With a book title like “Greedy Bastards,” you’d expect MSNBC’s Dylan Ratigan to have a naughty list. But the television host and first time author swears he’s not talking about specific individuals in his brand new book, it’s bad behavior that’s getting to him. “There’s a fantasy that we all have that if we could find a room full of ‘Greedy Bastards’ that we would solve [the country’s] problems,” he said. “But unfortunately the problem is just a little bit more complex.”
Being a problem solver is how Ratigan has branded himself in the two and a half years he’s been at MSNBC and the book is an extension of that. He calls out bad behavior, acknowledges those in the country who are actually solving stuff when it comes to issues like education, health care and clean energy, all the while spewing out his own ideas faster than Newt Gingrich.
At first people didn’t know quite what to make of him. “The liberals don’t like you because they think you’re a Wall Street guy,” he said, referencing his CNBC roots. “And the conservatives don’t like you because they think you’re a liberal on MSNBC.”

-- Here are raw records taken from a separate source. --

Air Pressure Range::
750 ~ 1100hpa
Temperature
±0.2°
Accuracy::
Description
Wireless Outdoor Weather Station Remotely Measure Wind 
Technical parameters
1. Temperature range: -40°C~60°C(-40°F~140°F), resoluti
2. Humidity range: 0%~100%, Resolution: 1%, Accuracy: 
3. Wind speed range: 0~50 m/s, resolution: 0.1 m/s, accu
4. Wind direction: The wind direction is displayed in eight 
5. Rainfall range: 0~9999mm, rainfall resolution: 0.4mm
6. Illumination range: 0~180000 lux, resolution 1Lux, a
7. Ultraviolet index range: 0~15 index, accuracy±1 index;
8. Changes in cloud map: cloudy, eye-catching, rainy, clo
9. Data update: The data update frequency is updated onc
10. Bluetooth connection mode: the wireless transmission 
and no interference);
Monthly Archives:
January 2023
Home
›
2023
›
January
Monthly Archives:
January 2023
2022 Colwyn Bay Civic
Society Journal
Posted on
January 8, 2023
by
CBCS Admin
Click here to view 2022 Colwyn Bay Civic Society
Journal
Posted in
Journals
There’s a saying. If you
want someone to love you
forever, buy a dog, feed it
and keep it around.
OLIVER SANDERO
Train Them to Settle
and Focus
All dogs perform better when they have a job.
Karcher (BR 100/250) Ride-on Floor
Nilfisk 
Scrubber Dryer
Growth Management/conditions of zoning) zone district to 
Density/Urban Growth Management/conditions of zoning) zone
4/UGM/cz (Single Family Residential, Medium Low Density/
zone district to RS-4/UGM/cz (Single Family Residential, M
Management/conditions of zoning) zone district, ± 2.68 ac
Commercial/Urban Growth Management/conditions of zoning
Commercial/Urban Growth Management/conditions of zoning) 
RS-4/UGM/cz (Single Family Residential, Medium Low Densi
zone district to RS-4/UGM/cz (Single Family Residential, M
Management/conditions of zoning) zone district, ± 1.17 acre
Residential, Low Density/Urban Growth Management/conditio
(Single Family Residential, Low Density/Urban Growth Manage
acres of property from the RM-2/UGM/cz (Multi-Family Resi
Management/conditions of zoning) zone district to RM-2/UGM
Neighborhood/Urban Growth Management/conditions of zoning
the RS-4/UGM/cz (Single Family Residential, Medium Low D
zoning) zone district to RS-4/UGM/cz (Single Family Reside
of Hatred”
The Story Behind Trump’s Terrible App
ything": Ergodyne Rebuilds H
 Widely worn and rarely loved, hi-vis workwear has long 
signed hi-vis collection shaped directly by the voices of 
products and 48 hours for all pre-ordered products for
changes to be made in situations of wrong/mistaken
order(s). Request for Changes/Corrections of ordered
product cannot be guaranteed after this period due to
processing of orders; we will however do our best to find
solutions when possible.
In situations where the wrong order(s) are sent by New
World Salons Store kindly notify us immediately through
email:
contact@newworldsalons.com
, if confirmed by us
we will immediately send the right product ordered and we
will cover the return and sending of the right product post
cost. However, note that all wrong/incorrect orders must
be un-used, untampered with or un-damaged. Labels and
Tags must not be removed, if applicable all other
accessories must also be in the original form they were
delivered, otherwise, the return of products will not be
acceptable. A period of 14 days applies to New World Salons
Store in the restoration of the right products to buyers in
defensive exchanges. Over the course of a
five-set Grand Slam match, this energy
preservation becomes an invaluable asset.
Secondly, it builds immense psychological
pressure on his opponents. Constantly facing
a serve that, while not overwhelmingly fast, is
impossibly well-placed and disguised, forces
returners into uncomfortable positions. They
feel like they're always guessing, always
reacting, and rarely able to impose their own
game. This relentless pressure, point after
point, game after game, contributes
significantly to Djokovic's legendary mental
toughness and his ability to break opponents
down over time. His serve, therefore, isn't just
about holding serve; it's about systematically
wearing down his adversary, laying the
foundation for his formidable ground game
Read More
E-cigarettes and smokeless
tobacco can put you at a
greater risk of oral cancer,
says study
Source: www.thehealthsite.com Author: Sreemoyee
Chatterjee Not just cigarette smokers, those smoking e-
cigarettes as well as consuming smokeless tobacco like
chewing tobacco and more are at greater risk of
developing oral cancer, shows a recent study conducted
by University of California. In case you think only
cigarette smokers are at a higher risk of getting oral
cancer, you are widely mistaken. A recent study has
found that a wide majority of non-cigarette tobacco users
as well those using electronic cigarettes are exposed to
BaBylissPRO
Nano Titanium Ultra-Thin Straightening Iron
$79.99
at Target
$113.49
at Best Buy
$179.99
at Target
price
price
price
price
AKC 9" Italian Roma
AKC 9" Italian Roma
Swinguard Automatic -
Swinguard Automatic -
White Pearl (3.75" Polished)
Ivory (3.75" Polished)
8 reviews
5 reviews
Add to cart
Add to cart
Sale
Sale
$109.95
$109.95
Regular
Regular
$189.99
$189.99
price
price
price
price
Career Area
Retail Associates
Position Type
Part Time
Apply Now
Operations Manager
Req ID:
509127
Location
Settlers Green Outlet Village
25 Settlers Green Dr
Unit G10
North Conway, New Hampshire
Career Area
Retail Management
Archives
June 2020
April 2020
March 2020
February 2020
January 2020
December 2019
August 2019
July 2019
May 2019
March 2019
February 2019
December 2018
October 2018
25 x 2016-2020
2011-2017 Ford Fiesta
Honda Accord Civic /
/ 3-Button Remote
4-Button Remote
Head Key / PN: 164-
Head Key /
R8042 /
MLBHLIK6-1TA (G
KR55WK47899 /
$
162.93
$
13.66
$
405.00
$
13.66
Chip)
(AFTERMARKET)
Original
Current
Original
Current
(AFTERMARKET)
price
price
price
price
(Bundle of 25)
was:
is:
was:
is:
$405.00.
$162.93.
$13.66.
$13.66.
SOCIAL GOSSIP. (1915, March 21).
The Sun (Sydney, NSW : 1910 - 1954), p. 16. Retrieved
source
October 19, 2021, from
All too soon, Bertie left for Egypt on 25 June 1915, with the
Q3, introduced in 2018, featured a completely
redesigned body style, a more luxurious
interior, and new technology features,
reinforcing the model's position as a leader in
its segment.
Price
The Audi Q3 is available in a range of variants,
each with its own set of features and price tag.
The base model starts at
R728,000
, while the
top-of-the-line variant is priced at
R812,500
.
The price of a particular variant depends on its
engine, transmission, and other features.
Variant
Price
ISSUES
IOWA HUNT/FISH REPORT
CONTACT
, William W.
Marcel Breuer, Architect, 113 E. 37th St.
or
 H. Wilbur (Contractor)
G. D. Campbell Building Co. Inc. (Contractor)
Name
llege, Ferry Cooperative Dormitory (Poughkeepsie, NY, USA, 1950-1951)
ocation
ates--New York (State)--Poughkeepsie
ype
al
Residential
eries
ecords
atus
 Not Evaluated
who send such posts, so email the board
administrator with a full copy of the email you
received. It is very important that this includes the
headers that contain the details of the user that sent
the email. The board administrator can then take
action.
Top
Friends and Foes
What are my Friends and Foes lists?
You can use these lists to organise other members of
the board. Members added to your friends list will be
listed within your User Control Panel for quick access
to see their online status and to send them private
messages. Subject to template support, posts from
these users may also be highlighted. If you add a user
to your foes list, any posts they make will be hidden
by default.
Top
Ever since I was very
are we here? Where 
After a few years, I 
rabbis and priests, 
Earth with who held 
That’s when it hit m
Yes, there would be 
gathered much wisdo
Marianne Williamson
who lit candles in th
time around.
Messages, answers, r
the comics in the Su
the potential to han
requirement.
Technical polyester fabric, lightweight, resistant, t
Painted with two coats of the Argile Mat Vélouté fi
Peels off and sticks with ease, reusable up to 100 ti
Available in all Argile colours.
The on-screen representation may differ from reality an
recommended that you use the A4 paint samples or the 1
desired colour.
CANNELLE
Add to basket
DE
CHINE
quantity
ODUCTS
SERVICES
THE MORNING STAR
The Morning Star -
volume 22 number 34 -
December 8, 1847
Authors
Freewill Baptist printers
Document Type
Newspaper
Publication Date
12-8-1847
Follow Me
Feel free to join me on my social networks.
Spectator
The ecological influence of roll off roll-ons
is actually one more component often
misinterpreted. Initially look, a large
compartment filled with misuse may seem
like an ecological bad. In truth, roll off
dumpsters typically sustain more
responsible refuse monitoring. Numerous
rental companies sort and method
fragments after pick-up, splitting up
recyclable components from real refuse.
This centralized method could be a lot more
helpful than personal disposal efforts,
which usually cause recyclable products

Now, however, Ratigan feels like people understand he’s not perfectly partisan. “I feel like for the first time since I’ve been doing this I’m being judged and evaluated and criticized more for what I actually think and am trying to do, which is much more rewarding than having to fight ghosts that aren’t real.”
And in the eyes of Ratigan, that’s what’s wrong with American politics, anyway. “It’s a sport — that your point of view on abortion or the environment should have something to do with your point of view on the financial system and investment — it’s truly insane,” he said. “And so what I’m hoping to push … is to encourage people to fill the stadium, not to encourage one party to fight the other, but to debate around issues that we need to talk about.”